An essential aspect in the genesis of art is its social component, the interrelationship between artist and spectator, between the work and its consumer. A work of art responds to social and cultural criteria, of space and time, outside of which, even if it endures as a physical object, it loses its conceptual significance, the reason for which it was created. Even so, throughout history humans have been eager to collect and keep these objects for their unique and unrepeatable qualities, as documents of eras that endure in the memory, and which represent genuine expressions of the peoples and cultures that have succeeded one another over time. Precisely, the collectible nature of certain objects, as opposed to others that are more quickly consumed, represented a first barrier between the classification of certain expressions as art and not others, often pejoratively referred to as "fashion", "ornament", "entertainment" and similar terms. Museums and art academies, responsible for the conservation and dissemination of art, were also in charge of sponsoring and giving priority to some artistic expressions over others, and while paintings and sculptures entered these institutions without any problem, other objects or creations of various kinds were relegated to oblivion after having fulfilled their momentary function, or at most remained in the memory through written testimonies or documents attesting to their existence.

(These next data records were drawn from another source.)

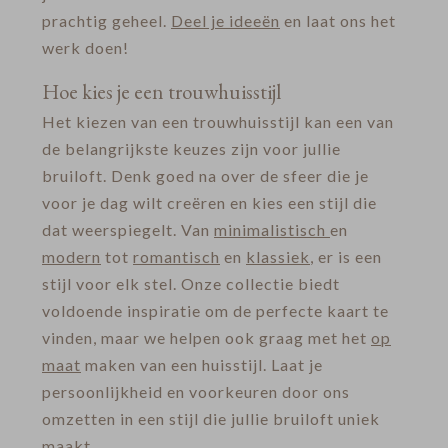
prachtig geheel.
Deel je ideeën
en laat ons het
werk doen!
Hoe kies je een trouwhuisstijl
Het kiezen van een trouwhuisstijl kan een van
de belangrijkste keuzes zijn voor jullie
bruiloft. Denk goed na over de sfeer die je
voor je dag wilt creëren en kies een stijl die
dat weerspiegelt. Van
minimalistisch
en
modern
tot
romantisch
en
klassiek
, er is een
stijl voor elk stel. Onze collectie biedt
voldoende inspiratie om de perfecte kaart te
vinden, maar we helpen ook graag met het
op
maat
maken van een huisstijl. Laat je
persoonlijkheid en voorkeuren door ons
omzetten in een stijl die jullie bruiloft uniek
maakt.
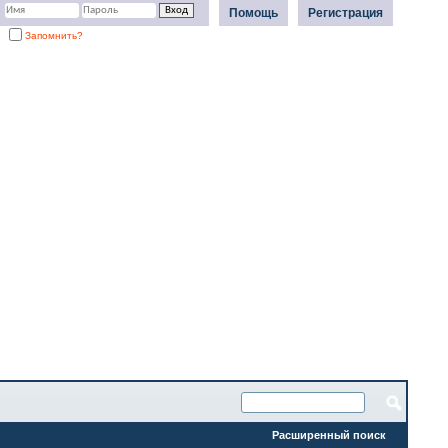
Помощь
Регистрация
Запомнить?
Расширенный поиск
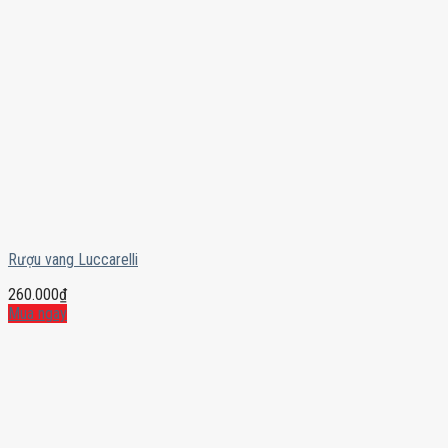
Rượu vang Luccarelli
260.000
₫
Mua ngay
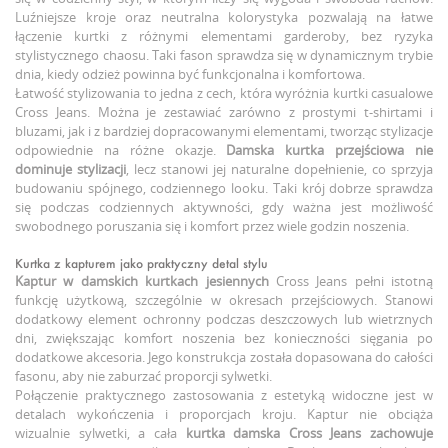
Luźniejsze kroje oraz neutralna kolorystyka pozwalają na łatwe
łączenie kurtki z różnymi elementami garderoby, bez ryzyka
stylistycznego chaosu. Taki fason sprawdza się w dynamicznym trybie
dnia, kiedy odzież powinna być funkcjonalna i komfortowa.
Łatwość stylizowania to jedna z cech, która wyróżnia kurtki casualowe
Cross Jeans. Można je zestawiać zarówno z prostymi t-shirtami i
bluzami, jak i z bardziej dopracowanymi elementami, tworząc stylizacje
odpowiednie na różne okazje.
Damska kurtka przejściowa
nie
dominuje stylizacji
, lecz stanowi jej naturalne dopełnienie, co sprzyja
budowaniu spójnego, codziennego looku. Taki krój dobrze sprawdza
się podczas codziennych aktywności, gdy ważna jest możliwość
swobodnego poruszania się i komfort przez wiele godzin noszenia.
Kurtka z kapturem jako praktyczny detal stylu
Kaptur w damskich kurtkach jesiennych
Cross Jeans pełni istotną
funkcję użytkową, szczególnie w okresach przejściowych. Stanowi
dodatkowy element ochronny podczas deszczowych lub wietrznych
dni, zwiększając komfort noszenia bez konieczności sięgania po
dodatkowe akcesoria. Jego konstrukcja została dopasowana do całości
fasonu, aby nie zaburzać proporcji sylwetki.
Połączenie praktycznego zastosowania z estetyką widoczne jest w
detalach wykończenia i proporcjach kroju. Kaptur nie obciąża
wizualnie sylwetki, a cała
kurtka damska Cross Jeans
zachowuje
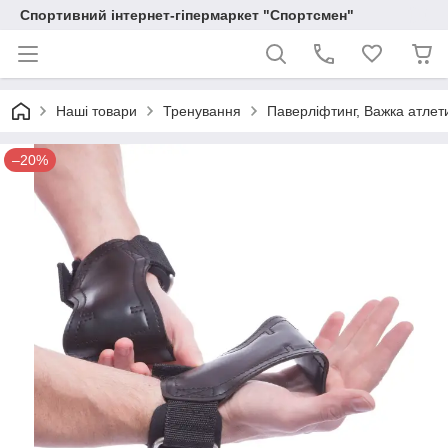
Спортивний інтернет-гіпермаркет "Спортсмен"
Наші товари
Тренування
Паверліфтинг, Важка атлет
–20%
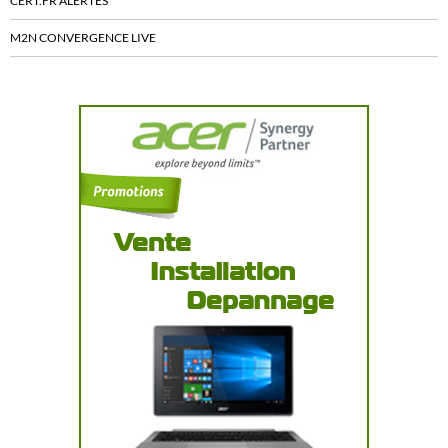
CERT.FR ALERTES
M2N CONVERGENCE LIVE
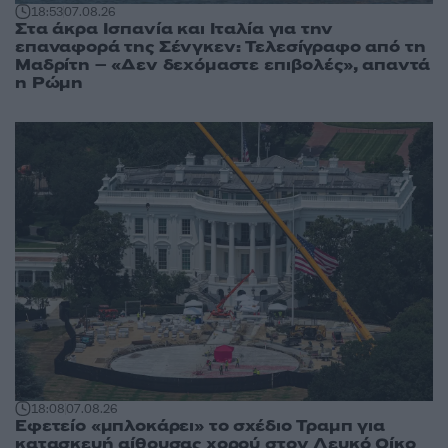
18:53
07.08.26
Στα άκρα Ισπανία και Ιταλία για την
επαναφορά της Σένγκεν: Τελεσίγραφο από τη
Μαδρίτη – «Δεν δεχόμαστε επιβολές», απαντά
η Ρώμη
18:08
07.08.26
Εφετείο «μπλοκάρει» το σχέδιο Τραμπ για
κατασκευή αίθουσας χορού στον Λευκό Οίκο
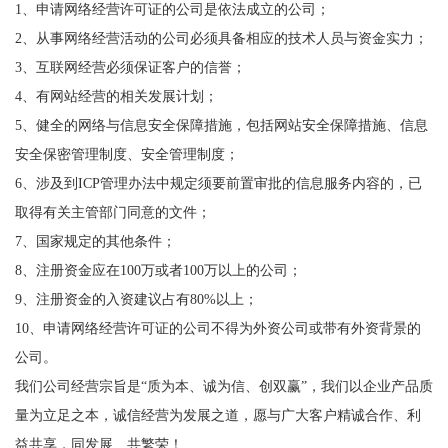
1、申请网络经营许可证的公司是依法成立的公司；
2、从事网络经营活动的公司必须具备相应的技术人员与资金实力；
3、互联网经营必须保证客户的信誉；
4、有网站经营的相关发展计划；
5、健全的网络与信息安全保障措施，包括网站安全保障措施、信息
安全保密管理制度、安全管理制度；
6、涉及到ICP管理办法中规定须要前置审批的信息服务内容的，已
取得有关主管部门同意的文件；
7、国家规定的其他条件；
8、注册资金应在100万或者100万以上的公司；
9、注册资金的入资建议占有80%以上；
10、申请网络经营许可证的公司不得为外资公司或带有外资背景的
公司。
我们公司经营宗旨是“质为本、诚为信、创双赢”，我们以企业产品质
量为立足之本，诚信经营为发展之道，愿与广大客户精诚合作、利
益共享，同发展、共繁荣！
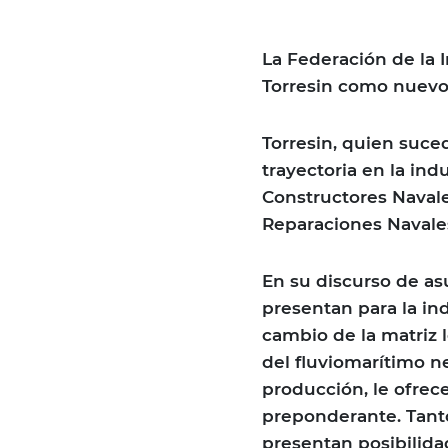
La Federación de la 
Torresin como nuevo 
Torresin, quien suce
trayectoria en la ind
Constructores Navale
Reparaciones Navale
En su discurso de as
presentan para la ind
cambio de la matriz 
del fluviomarítimo n
producción, le ofrece
preponderante. Tanto
presentan posibilida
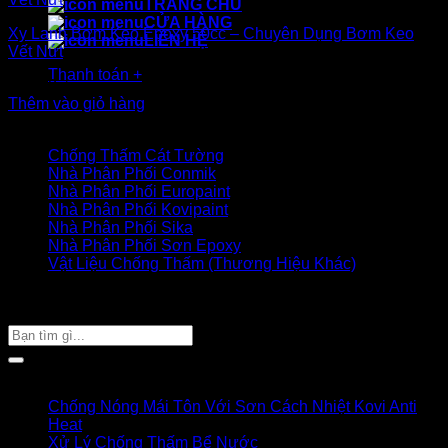
TRANG CHỦ
CỬA HÀNG
Xy Lanh Bơm Keo Epoxy 50cc – Chuyên Dụng Bơm Keo
LIÊN HỆ
Vết Nứt
Thanh toán
+
14.000
₫
Thêm vào giỏ hàng
Danh mục sản phẩm
Chống Thấm Cát Tường
Nhà Phân Phối Conmik
Nhà Phân Phối Europaint
Nhà Phân Phối Kovipaint
Nhà Phân Phối Sika
Nhà Phân Phối Sơn Epoxy
Vật Liệu Chống Thấm (Thương Hiệu Khác)
Giỏ hàng của bạn
TÌM SẢN PHẨM
Tìm
kiếm:
Bài viết mới
Chống Nóng Mái Tôn Với Sơn Cách Nhiệt Kovi Anti
Heat
Xử Lý Chống Thấm Bể Nước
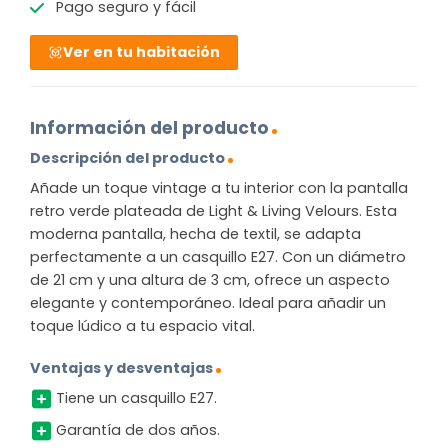
Pago seguro y fácil
Ver en tu habitación
Información del producto
Descripción del producto
Añade un toque vintage a tu interior con la pantalla
retro verde plateada de Light & Living Velours. Esta
moderna pantalla, hecha de textil, se adapta
perfectamente a un casquillo E27. Con un diámetro
de 21 cm y una altura de 3 cm, ofrece un aspecto
elegante y contemporáneo. Ideal para añadir un
toque lúdico a tu espacio vital.
Ventajas y desventajas
Tiene un casquillo E27.
Garantía de dos años.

There has long been speculation about the artisticity of ephemeral expressions, about whether the ephemeral character of art and beauty can devalue these concepts. The devaluation of the ephemeral begins with Plato, for whom beautiful things were not enduring, since the only eternal thing is the "idea of the beautiful". Similarly, Christianity – from which all medieval aesthetics emanated – rejected physical beauty as transient, since the only immutable beauty was that of God. From the 19th century, however, a change of attitude towards ephemeral beauty began to take place, and it began to be valued for its intrinsic qualities. The Romantics valued 'what will never be seen twice', and Goethe went so far as to assert that only the ephemeral is beautiful: 'Why am I ephemeral, O Zeus? says Beauty / I do not make beautiful, says Zeus, any more than the ephemeral' (The Seasons).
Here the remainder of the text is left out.